Required action:
Below are entries; copy exactly the lines from the one with "Image attached. Outline" through the one with "mask_h. mask_svg is SVG.", both included, and leave out the rest.

Information shown:
******************************

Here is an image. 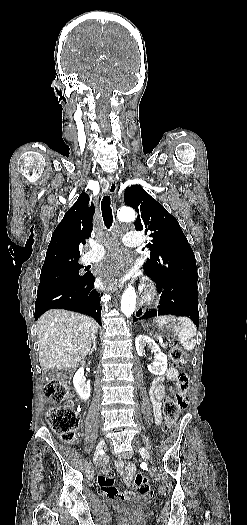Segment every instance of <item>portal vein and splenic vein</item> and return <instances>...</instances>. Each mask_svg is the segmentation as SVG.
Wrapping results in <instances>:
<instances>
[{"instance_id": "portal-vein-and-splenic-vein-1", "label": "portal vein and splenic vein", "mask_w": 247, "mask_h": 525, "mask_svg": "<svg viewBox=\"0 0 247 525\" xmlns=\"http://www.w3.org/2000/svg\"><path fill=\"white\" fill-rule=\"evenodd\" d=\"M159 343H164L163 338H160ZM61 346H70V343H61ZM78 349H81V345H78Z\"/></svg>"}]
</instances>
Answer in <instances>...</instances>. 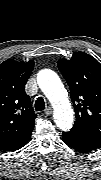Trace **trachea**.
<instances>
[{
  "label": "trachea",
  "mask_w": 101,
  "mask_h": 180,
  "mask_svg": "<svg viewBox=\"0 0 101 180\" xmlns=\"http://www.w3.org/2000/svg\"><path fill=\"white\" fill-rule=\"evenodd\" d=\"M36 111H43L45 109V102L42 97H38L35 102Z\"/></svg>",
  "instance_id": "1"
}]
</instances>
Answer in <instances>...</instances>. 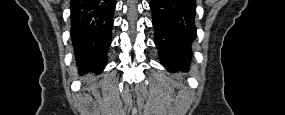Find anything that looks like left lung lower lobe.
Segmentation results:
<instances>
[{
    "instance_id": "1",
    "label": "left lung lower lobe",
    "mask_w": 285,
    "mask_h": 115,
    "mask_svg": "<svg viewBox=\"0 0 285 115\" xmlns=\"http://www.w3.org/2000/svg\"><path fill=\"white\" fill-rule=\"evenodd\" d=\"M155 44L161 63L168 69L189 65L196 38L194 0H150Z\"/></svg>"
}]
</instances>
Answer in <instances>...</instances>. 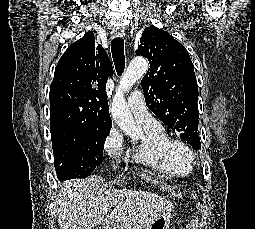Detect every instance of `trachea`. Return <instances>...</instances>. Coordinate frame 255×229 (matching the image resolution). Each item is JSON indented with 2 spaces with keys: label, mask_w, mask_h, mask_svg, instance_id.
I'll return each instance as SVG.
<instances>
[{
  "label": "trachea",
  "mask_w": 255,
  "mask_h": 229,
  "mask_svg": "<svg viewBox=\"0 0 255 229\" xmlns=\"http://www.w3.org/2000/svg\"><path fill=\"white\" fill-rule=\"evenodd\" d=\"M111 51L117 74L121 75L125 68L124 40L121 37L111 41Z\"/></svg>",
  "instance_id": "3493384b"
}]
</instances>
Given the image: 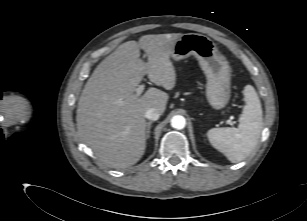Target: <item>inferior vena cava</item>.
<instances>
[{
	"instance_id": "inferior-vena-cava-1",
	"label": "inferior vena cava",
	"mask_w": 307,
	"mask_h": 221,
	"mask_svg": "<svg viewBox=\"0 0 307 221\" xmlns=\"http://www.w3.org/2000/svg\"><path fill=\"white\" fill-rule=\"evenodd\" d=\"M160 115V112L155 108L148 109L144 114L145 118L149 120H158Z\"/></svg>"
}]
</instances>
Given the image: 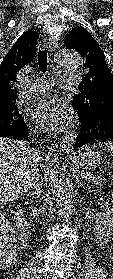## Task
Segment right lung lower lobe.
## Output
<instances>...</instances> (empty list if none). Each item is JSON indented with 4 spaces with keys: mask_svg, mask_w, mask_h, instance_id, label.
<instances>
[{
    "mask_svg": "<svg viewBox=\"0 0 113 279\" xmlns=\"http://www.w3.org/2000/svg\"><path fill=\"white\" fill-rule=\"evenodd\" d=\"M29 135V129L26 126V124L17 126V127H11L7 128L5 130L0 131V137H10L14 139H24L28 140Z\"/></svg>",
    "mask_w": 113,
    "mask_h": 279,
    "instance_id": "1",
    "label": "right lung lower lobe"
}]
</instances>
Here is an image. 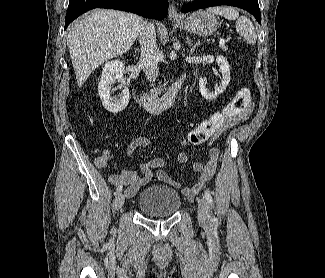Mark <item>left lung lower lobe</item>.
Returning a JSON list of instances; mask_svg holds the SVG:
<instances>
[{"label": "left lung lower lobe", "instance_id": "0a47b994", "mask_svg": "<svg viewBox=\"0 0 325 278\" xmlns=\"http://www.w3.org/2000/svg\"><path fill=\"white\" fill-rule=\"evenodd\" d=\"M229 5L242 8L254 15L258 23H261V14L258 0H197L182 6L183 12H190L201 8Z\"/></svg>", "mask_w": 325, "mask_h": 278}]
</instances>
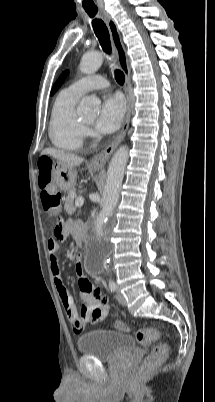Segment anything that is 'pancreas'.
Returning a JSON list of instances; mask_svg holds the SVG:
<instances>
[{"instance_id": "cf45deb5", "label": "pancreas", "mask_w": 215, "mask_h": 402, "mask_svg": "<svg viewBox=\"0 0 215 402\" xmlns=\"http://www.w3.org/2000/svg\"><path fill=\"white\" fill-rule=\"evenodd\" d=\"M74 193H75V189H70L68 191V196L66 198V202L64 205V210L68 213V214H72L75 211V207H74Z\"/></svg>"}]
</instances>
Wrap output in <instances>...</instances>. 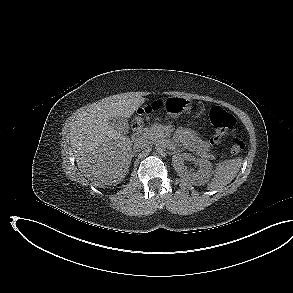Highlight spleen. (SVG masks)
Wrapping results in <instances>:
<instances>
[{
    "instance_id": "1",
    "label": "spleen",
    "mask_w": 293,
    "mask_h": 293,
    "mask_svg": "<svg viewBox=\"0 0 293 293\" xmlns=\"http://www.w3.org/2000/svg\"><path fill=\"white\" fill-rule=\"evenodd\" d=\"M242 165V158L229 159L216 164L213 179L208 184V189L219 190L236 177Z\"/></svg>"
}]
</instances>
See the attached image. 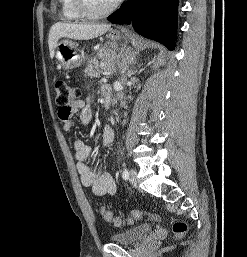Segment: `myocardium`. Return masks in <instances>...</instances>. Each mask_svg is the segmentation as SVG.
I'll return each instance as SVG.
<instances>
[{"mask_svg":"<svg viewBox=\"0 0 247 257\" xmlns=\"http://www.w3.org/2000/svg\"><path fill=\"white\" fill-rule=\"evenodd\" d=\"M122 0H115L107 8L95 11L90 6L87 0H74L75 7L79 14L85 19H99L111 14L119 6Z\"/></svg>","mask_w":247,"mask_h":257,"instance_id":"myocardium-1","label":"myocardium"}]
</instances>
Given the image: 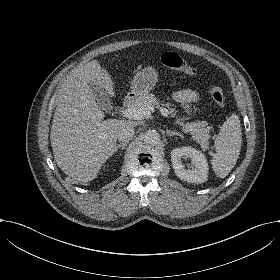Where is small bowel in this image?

******************************

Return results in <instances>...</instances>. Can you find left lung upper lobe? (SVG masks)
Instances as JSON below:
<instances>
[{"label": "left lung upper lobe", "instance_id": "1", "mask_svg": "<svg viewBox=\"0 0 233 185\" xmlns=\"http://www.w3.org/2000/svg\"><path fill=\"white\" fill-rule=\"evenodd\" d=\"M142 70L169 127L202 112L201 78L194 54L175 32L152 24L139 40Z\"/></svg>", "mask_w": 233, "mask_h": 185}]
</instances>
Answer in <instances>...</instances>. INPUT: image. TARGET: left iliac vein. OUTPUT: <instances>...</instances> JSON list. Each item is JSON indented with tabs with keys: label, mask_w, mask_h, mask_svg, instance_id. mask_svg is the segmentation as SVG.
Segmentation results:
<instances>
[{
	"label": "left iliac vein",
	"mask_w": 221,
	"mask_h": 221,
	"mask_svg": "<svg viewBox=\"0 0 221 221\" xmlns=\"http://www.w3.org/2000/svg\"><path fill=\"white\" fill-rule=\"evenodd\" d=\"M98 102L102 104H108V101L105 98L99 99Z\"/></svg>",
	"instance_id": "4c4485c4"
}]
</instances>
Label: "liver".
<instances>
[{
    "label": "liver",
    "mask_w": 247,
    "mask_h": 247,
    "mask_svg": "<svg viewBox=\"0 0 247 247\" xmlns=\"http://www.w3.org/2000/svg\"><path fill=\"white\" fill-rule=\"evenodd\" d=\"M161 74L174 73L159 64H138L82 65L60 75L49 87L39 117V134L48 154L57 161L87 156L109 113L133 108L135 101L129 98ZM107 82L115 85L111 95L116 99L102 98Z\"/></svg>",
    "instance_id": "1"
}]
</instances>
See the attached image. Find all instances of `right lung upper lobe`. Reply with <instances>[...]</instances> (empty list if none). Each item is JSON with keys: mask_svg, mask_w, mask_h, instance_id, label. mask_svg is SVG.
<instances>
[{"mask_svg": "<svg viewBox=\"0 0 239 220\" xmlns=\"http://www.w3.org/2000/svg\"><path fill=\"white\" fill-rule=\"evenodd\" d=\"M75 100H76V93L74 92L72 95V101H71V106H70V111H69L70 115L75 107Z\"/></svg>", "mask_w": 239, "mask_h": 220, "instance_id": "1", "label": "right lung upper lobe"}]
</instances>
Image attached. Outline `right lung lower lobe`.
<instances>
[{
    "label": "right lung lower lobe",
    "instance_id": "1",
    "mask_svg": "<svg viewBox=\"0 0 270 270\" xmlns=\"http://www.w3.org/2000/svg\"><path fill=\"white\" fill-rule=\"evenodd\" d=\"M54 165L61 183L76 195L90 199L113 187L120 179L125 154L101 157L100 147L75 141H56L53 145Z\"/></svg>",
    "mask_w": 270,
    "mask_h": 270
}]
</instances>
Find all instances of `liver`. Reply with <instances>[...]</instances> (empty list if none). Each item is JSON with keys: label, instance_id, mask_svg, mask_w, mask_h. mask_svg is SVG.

******************************

Exercise result:
Image attached. Outline `right lung lower lobe`.
<instances>
[{
    "label": "right lung lower lobe",
    "instance_id": "1",
    "mask_svg": "<svg viewBox=\"0 0 270 270\" xmlns=\"http://www.w3.org/2000/svg\"><path fill=\"white\" fill-rule=\"evenodd\" d=\"M54 165L61 183L76 195L90 199L113 187L120 179L125 154L101 157L100 147L75 141H56L53 145Z\"/></svg>",
    "mask_w": 270,
    "mask_h": 270
}]
</instances>
Find all instances of `liver`. Reply with <instances>[...]</instances> (empty list if none). Each item is JSON with keys: label, instance_id, mask_svg, mask_w, mask_h. mask_svg is SVG.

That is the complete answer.